* _Aim of the task_
The answer should be every line below, repeated exactly, with the images left out.

* _Data provided_
:::

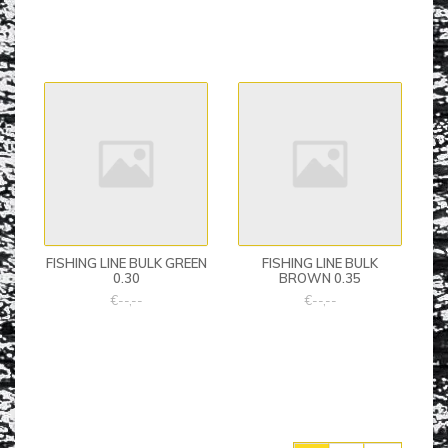
FISHING LINE BULK GREEN
FISHING LINE BULK
0.30
BROWN 0.35
€--,--
€--,--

:::

* _Task result_
FISHING LINE BULK GREEN
FISHING LINE BULK
0.30
BROWN 0.35
€--,--
€--,--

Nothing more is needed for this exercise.